Braunschweig trennt sich von Trainer Torsten Lieberknecht

Der Abstieg von Eintracht Braunschweig hat keine 24 Stunden später erste Konsequenzen: Torsten Lieberknecht sitzt künftig nicht mehr auf der Trainerbank. Wie die Löwen am Montagnachmittag bekanntgaben, habe man sich auf eine Trennung geeinigt. Es ist das Ende einer Ära. Wer die Nachfolge antritt, ist noch offen.

"Zeitpunkt für einen Neuaufbau gekommen"

Eigentlich stand Lieberknecht bei den Löwen noch bis 2020 unter Vertrag, doch durch den Abstieg in die 3. Liga hat das Arbeitspapier des 44-Jährigen seine Gültigkeit verloren. "Nach dem für ganz Braunschweig bitteren gestrigen Tag und einer Analyse der Situation sind wir gemeinsam mit Torsten zu dem Entschluss gekommen, dass es keine weitere Zusammenarbeit geben wird", erklärt Aufsichtsratsvorsitzender Sebastian Ebel in einer Mitteilung. Mit dem Abstieg in die 3. Liga, so Ebel weiter, so nun der "Zeitpunkt für einen Neuaufbau des sportlichen Bereichs gekommen." Dass Lieberknechts Zeit bei den Niedersachsen ablaufen würde, hatte sich zuletzt bereits angedeutet. Zwischenzeitlich dachte der 44-Jährige sogar an Rücktritt.

Das Ende einer Ära

Seit 2008 stand Lieberknecht beim BTSV an der Seitenlinie, schaffte mit den Löwen zunächst die Qualifikation für die neugegründete 3. Liga, ehe er Braunschweig 2011 als Meister zum Aufstieg in die 2. Liga führte. In der Saison 2013/14 durfte sich der 44-Jährige sogar Bundesliga-Trainer nennen, nun ist Braunschweig wieder genau da, wo Lieberknechts Erfolgsgeschichte einst begann.
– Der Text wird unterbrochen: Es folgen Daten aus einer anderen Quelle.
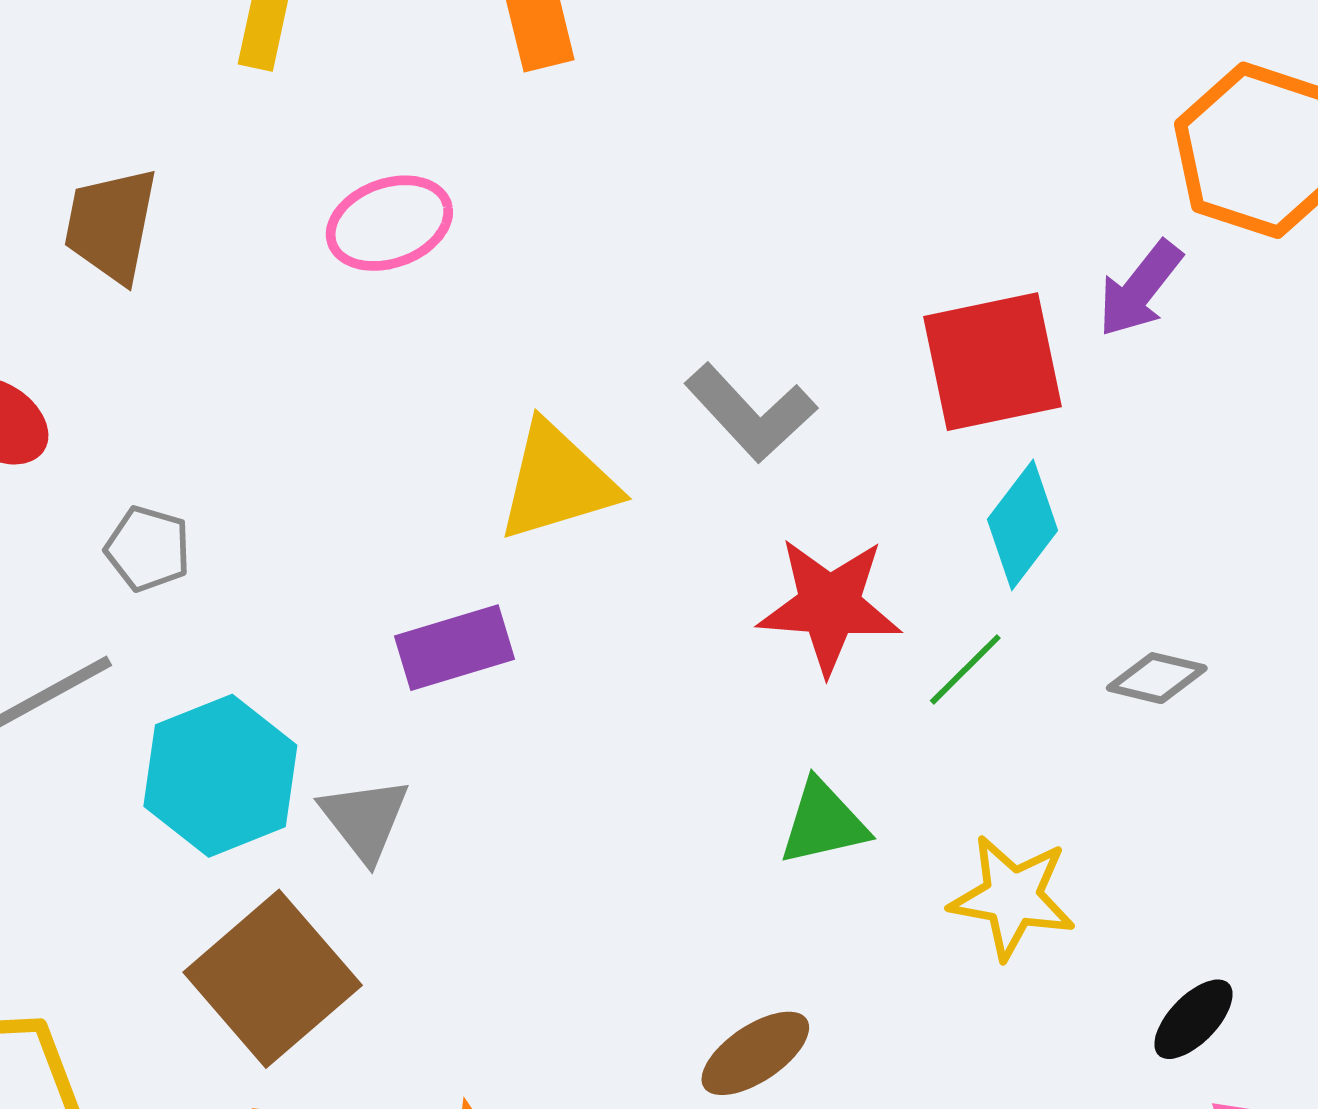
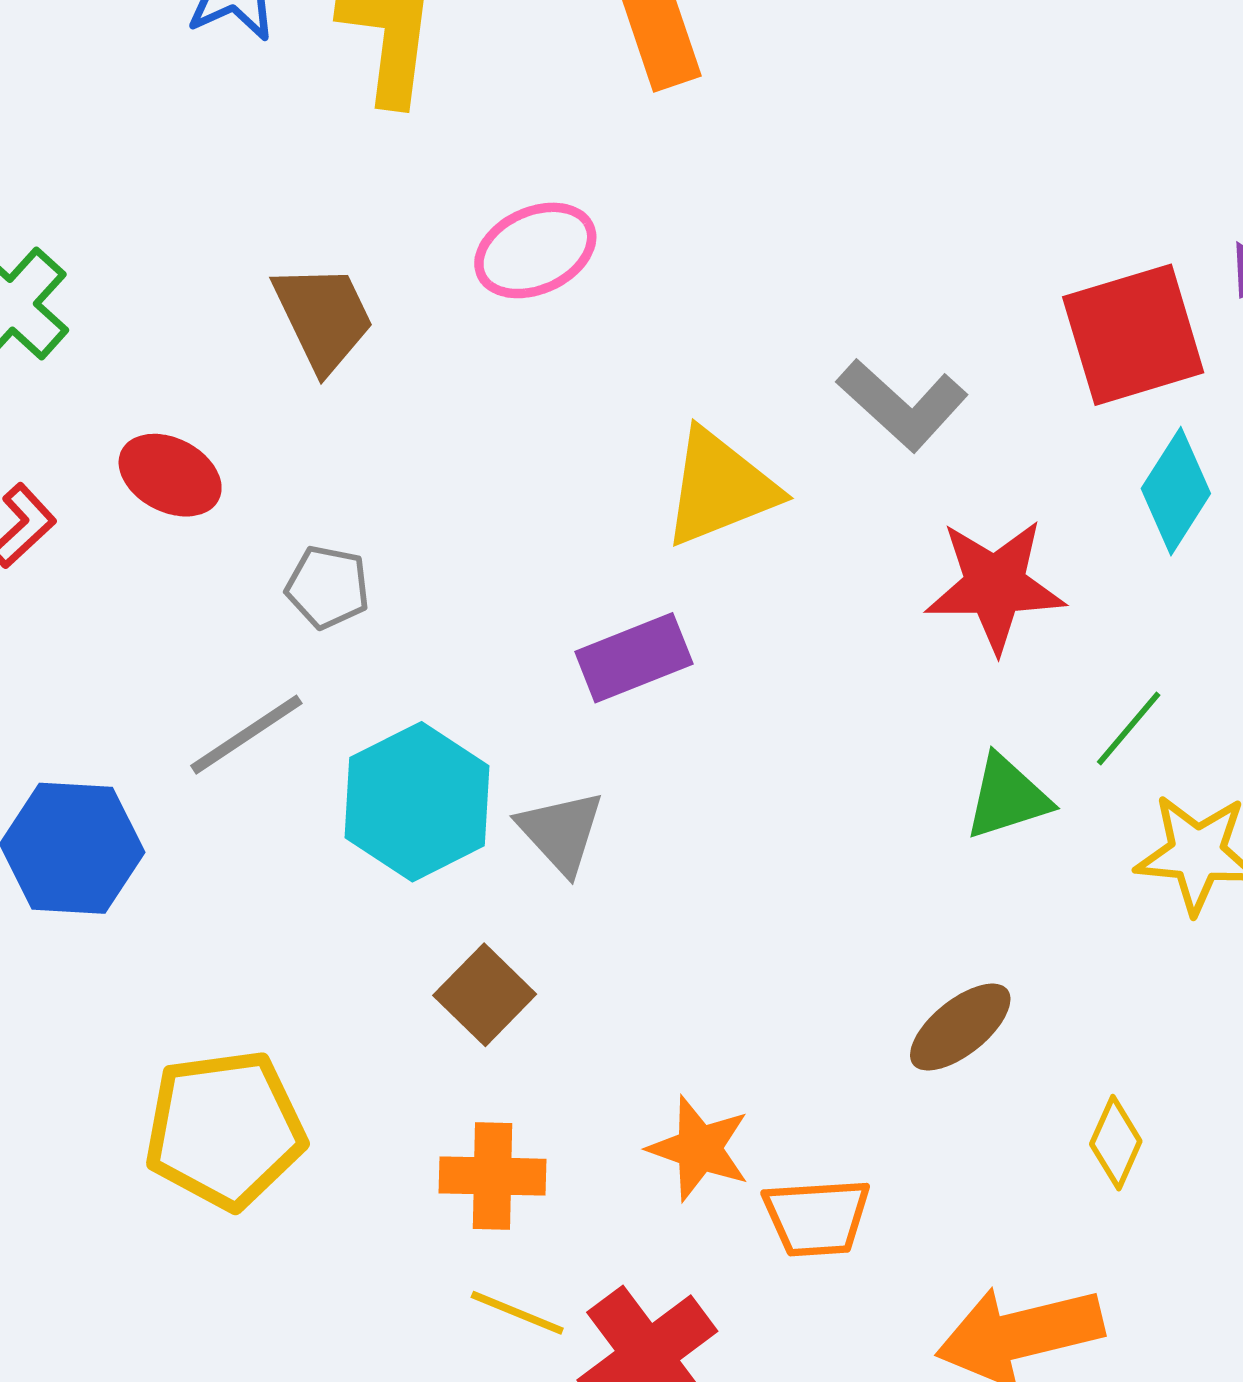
brown trapezoid: (111, 225) -> (323, 317), moved, turned 148
green line: (965, 669) -> (1129, 729), moved
brown square: (273, 979) -> (485, 995), size x0.6

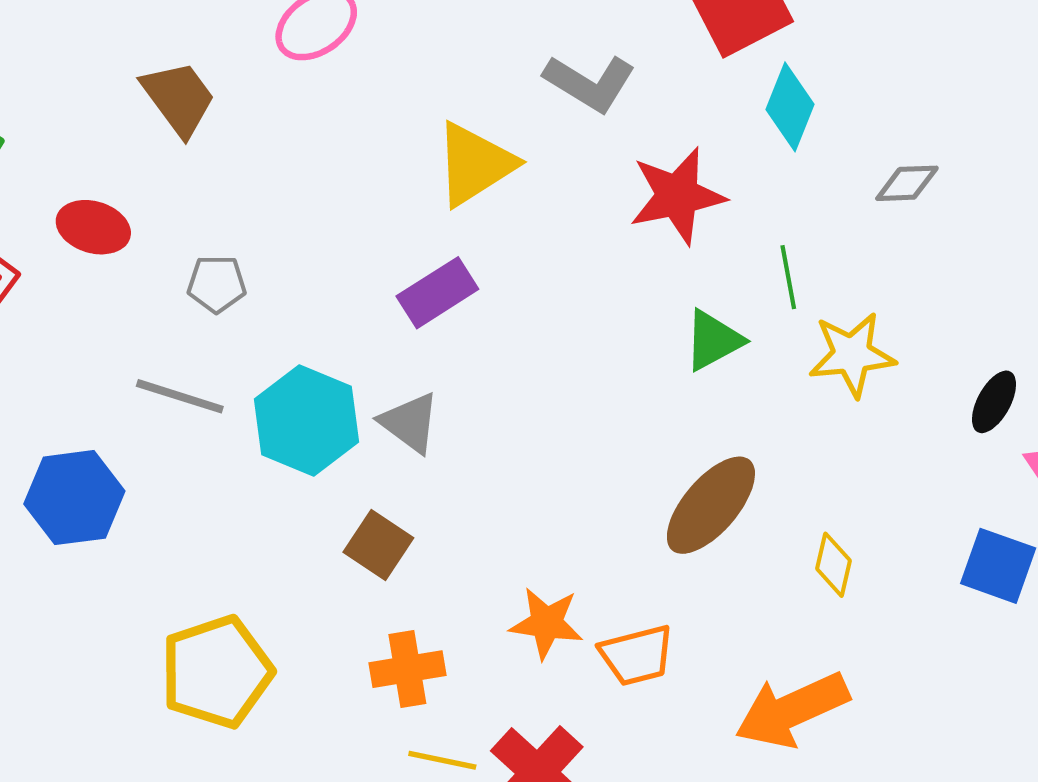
green line: (1129, 729) -> (788, 277), turned -40
gray line: (246, 735) -> (180, 396), turned 62
brown ellipse: (960, 1027) -> (711, 505), size x1.4

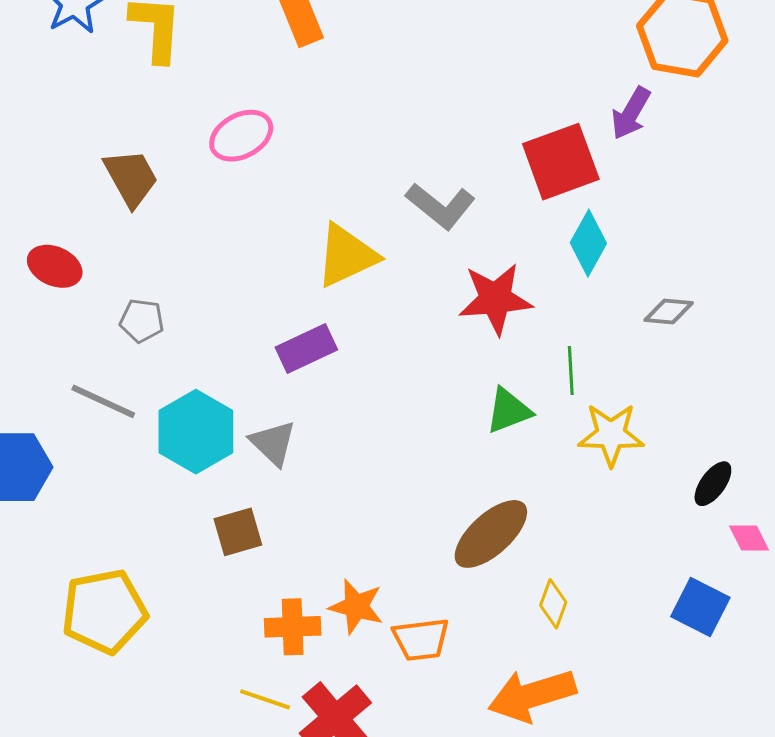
brown square: (378, 545) -> (238, 532), turned 33
yellow diamond: (833, 565) -> (553, 604), moved
orange cross: (407, 669) -> (293, 627), moved

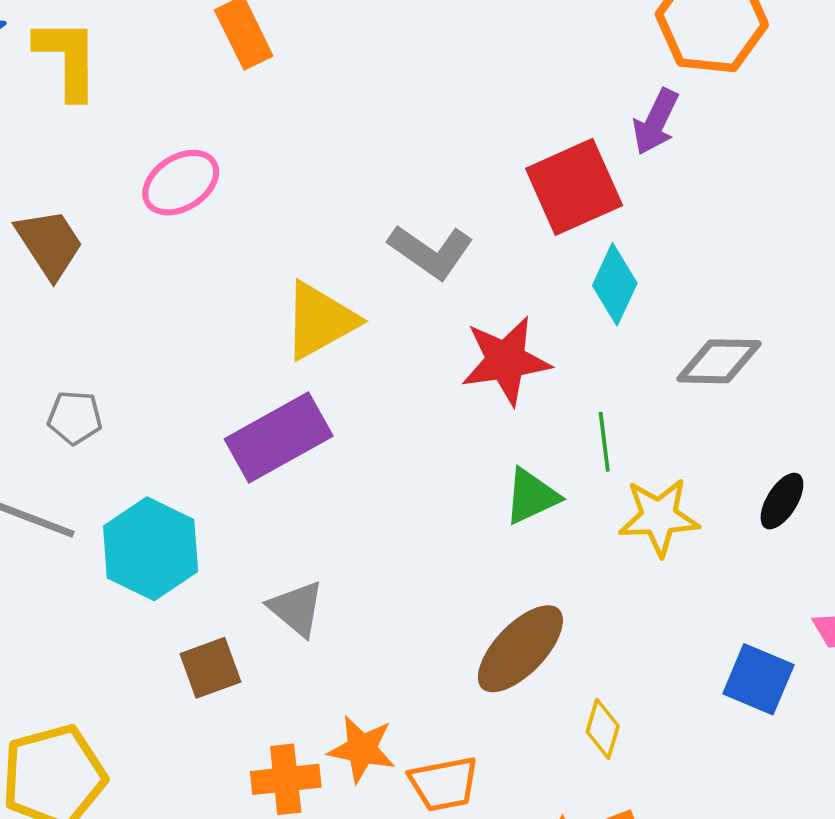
gray diamond: (669, 312) -> (719, 361), size x1.4
purple rectangle: (306, 348) -> (279, 438), size x1.4
gray triangle: (273, 443) -> (296, 608), moved
black ellipse: (713, 484) -> (782, 501), moved
blue square: (700, 607) -> (758, 679), moved

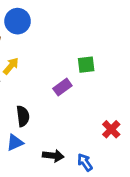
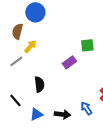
blue triangle: (15, 143) -> (36, 114), moved
blue arrow: (85, 162) -> (86, 108), moved

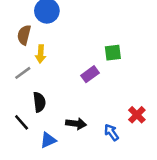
yellow arrow: (30, 46) -> (41, 54), turned 144
black semicircle: (39, 84) -> (39, 102), moved
black arrow: (62, 114) -> (76, 124), moved

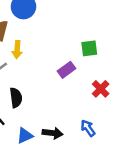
red cross: (137, 115) -> (101, 89), moved
black arrow: (76, 124) -> (53, 133), moved

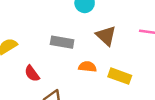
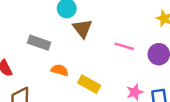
brown triangle: (106, 36) -> (82, 28), moved

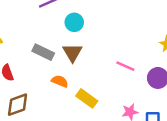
brown triangle: (82, 28) -> (72, 53), moved

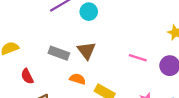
cyan circle: (74, 22) -> (89, 12), moved

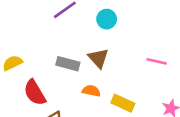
cyan circle: (89, 12) -> (107, 19), moved
red semicircle: (27, 76) -> (35, 93), size x1.5

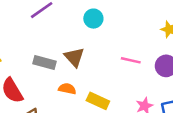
cyan circle: (107, 19) -> (93, 19), moved

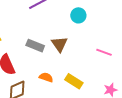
orange semicircle: (67, 89) -> (46, 77), moved

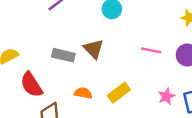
yellow rectangle: (74, 81) -> (119, 93), turned -60

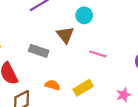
brown triangle: (94, 49) -> (65, 35), moved
pink line: (151, 50) -> (98, 54), moved

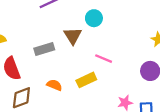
gray rectangle: (39, 51) -> (44, 49), turned -42
yellow rectangle: (83, 88) -> (86, 80), moved

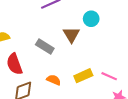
gray rectangle: (44, 49) -> (45, 47), turned 48
pink line: (104, 59) -> (109, 76), moved

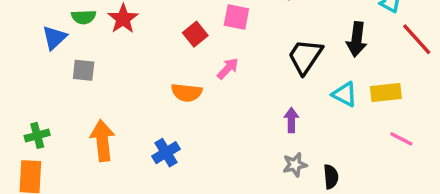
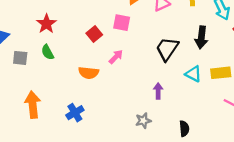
green semicircle: (84, 17) -> (48, 52), moved, turned 63
gray star: (295, 165) -> (143, 121), moved

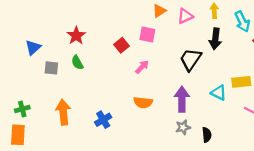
black arrow: (201, 37) -> (215, 39), moved
orange semicircle: (89, 73) -> (143, 102), moved
cyan triangle: (193, 74) -> (219, 93), moved
purple arrow: (158, 91) -> (182, 99), size x1.6
gray star: (143, 121) -> (183, 127), moved

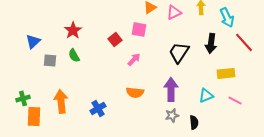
black arrow: (215, 39) -> (211, 43), moved
cyan triangle: (219, 93) -> (206, 95), moved, turned -49
orange rectangle: (18, 135) -> (34, 116), moved

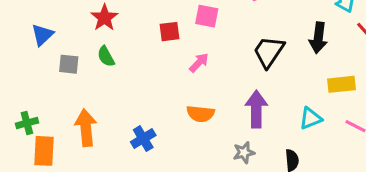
red square: (115, 39) -> (170, 32), turned 32
gray star: (172, 115) -> (244, 153), moved

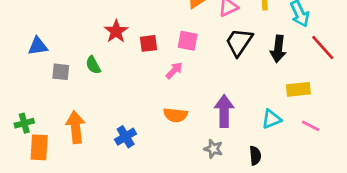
pink square: (207, 16) -> (188, 41), moved
red star: (104, 18) -> (116, 31), moved
blue triangle: (42, 35) -> (38, 46), turned 35
black trapezoid: (269, 52) -> (239, 42), moved
gray star: (244, 153) -> (213, 149), turned 30

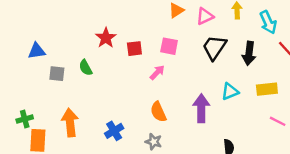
orange semicircle: (176, 115) -> (158, 112), turned 60
cyan triangle: (271, 119) -> (230, 92), moved
gray star: (213, 149) -> (154, 142), moved

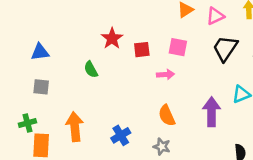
pink arrow: (157, 72) -> (165, 74), turned 42
gray square: (57, 74) -> (41, 87), moved

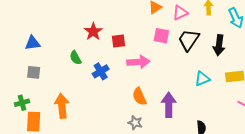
pink square: (178, 47) -> (161, 36), moved
pink arrow: (165, 74) -> (138, 62), size x1.5
purple arrow: (212, 112) -> (169, 105), moved
blue cross: (121, 135) -> (101, 71), moved

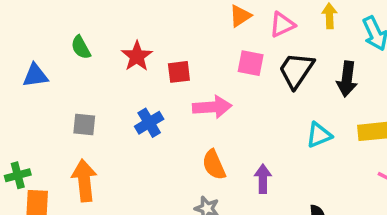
green semicircle: (75, 58) -> (81, 47), moved
gray square: (34, 72) -> (84, 124), moved
purple arrow: (169, 105) -> (263, 179), size x0.7

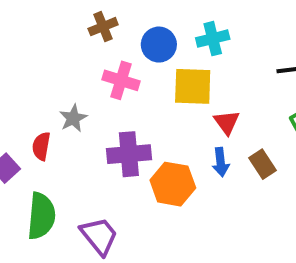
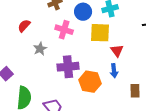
red semicircle: (41, 146) -> (24, 26), moved, turned 32
brown rectangle: (262, 164) -> (135, 91), moved, turned 32

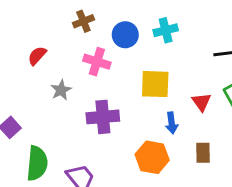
yellow square: (100, 33) -> (155, 84), moved
red triangle: (117, 51) -> (201, 102), moved
orange hexagon: (90, 82) -> (152, 157), moved

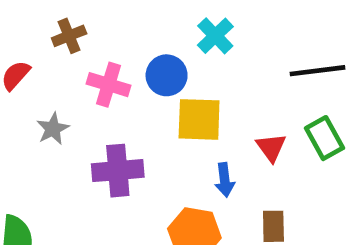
brown cross: (83, 21) -> (69, 36), moved
cyan cross: (166, 30) -> (215, 36), turned -30
blue circle: (125, 35) -> (167, 75), moved

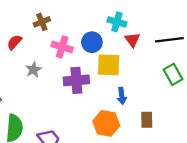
cyan cross: (215, 36) -> (117, 22), turned -30
red triangle: (271, 147) -> (132, 40), moved
purple cross: (118, 171) -> (76, 80), moved

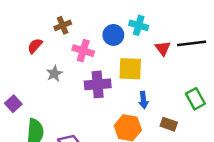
red triangle: (132, 40) -> (163, 48), moved
blue circle: (92, 42) -> (113, 35), moved
green rectangle: (173, 74) -> (195, 99), moved
brown rectangle: (147, 120) -> (169, 124), turned -70

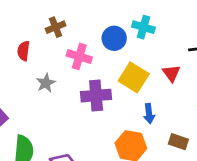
red semicircle: (35, 46) -> (23, 51), turned -35
red triangle: (163, 48) -> (171, 73), moved
yellow square: (130, 69) -> (134, 77), turned 30

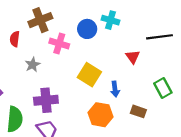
brown cross: (56, 27) -> (40, 20), size x1.5
yellow square: (134, 77) -> (89, 75), moved
purple cross: (96, 96) -> (46, 100), moved

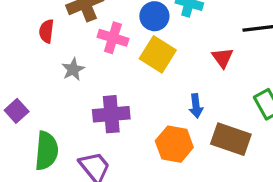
yellow square: (89, 75) -> (158, 54), moved
purple cross: (46, 100) -> (111, 114), moved
brown rectangle: (138, 111) -> (231, 139), size x1.6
Rückblickend spricht er von einer "außergewöhnliche Zeit", die er "mit vielen positiven Erlebnissen und großen Erfolgen" verbinde und "für die wir uns alle natürlich einen anderen Abschluss gewünscht hätten." Als der Abstieg am Sonntag nach der herben 2:6-Pleite in Kiel feststand, weinte Lieberknecht nur einen Tag nach seinem zehnjährigen Dienstjubiläum bittere Tränen.

Braunschweig sei zu seiner Heimat geworden, "ich durfte hier viele tolle Menschen kennenlernen", blickt der 44-Jährige zurück und bedankte sich bei allen, "die mich auf diesem Weg begleitet und unterstützt haben." Auch Ebel findet zu Lieberknechts Abschied anerkennende Worte: "Wir danken Torsten für alles, was er in knapp 15 Jahren Vereinszugehörigkeit als Spieler und Trainer für die Löwen getan hat. Mit ihm konnte der Verein herausragende sportliche Erfolge feiern, er hat die Eintracht wie kaum ein anderer geprägt." Aus den 370 Pflichtspielen unter Lieberknecht holte Braunschweig 151 Siege und schoss 494 Tore. Zweimal stieg der 44-Jährige mit dem BTSV auf, zweimal ging es eine Liga nach unten.

Nachfolger noch offen

Manager Marc Arnold will nun in den nächsten zwei Wochen einen neuen Cheftrainer präsentieren. "Das hat oberste Priorität", sagt Arnold und betont: "Gemeinsam mit ihm werden wir eine neue, schlagkräftige Mannschaft formen, um in die 2. Bundesliga zurückkehren zu können."